Filho do último xá do Irã pede intervenção militar dos EUA no Irã
O líder da oposição iraniana, Reza Pahlavi, afirmou no sábado que uma intervenção militar dos EUA no Irã poderia salvar vidas e pediu ao governo do presidente Donald Trump para não prolongar demais as negociações com os líderes religiosos de Teerã sobre um acordo nuclear.
O filho exilado do xá derrubado do Irã disse à Reuters em uma entrevista que havia sinais de que o governo iraniano estava à beira do colapso e que um ataque poderia enfraquecê-lo ou acelerar sua queda.
Pahlavi falava à margem da Conferência de Segurança de Munique, onde os funcionários do governo iraniano estão proibidos de participar.
"É uma questão de tempo.

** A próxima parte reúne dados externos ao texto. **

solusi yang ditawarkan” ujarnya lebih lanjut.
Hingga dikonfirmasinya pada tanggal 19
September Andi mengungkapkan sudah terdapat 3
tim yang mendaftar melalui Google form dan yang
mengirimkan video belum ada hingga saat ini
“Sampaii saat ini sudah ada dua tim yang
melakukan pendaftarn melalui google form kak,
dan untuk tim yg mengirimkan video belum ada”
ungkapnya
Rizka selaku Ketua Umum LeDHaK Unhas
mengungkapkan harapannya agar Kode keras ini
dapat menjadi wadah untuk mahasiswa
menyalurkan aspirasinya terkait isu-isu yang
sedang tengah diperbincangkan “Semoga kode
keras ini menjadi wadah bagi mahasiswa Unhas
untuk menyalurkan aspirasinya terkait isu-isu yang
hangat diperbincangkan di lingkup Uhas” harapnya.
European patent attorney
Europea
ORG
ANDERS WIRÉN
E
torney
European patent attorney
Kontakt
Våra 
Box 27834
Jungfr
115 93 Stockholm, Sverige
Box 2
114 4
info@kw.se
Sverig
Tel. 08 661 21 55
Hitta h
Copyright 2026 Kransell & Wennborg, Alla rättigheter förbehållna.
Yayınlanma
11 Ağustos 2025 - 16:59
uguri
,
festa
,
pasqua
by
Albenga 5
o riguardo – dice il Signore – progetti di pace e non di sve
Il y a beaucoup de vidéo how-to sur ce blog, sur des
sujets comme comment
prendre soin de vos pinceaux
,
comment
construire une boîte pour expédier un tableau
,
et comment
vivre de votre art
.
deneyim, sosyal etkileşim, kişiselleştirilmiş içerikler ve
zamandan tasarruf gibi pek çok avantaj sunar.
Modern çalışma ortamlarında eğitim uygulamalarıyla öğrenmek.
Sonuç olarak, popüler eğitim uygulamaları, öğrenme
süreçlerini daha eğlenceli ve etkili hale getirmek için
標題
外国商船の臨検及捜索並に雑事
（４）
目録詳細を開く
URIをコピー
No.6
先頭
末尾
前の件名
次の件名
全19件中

Esperamos que esse ataque acelere o processo e que o povo possa finalmente voltar às ruas e levar o regime à sua derrubada definitiva", disse Pahlavi, que mora nos Estados Unidos e vive fora do Irã desde antes de seu pai ser derrubado na Revolução Islâmica de 1979.
Uma campanha de prisões em massa e intimidação levou à detenção de milhares de pessoas, enquanto as autoridades iranianas procuram impedir novos protestos após a repressão do mês passado aos distúrbios mais sangrentos desde 1979. Os protestos começaram em 28 de dezembro como uma manifestação modesta no Grande Bazar de Teerã contra as dificuldades econômicas e rapidamente se espalharam por todo o país.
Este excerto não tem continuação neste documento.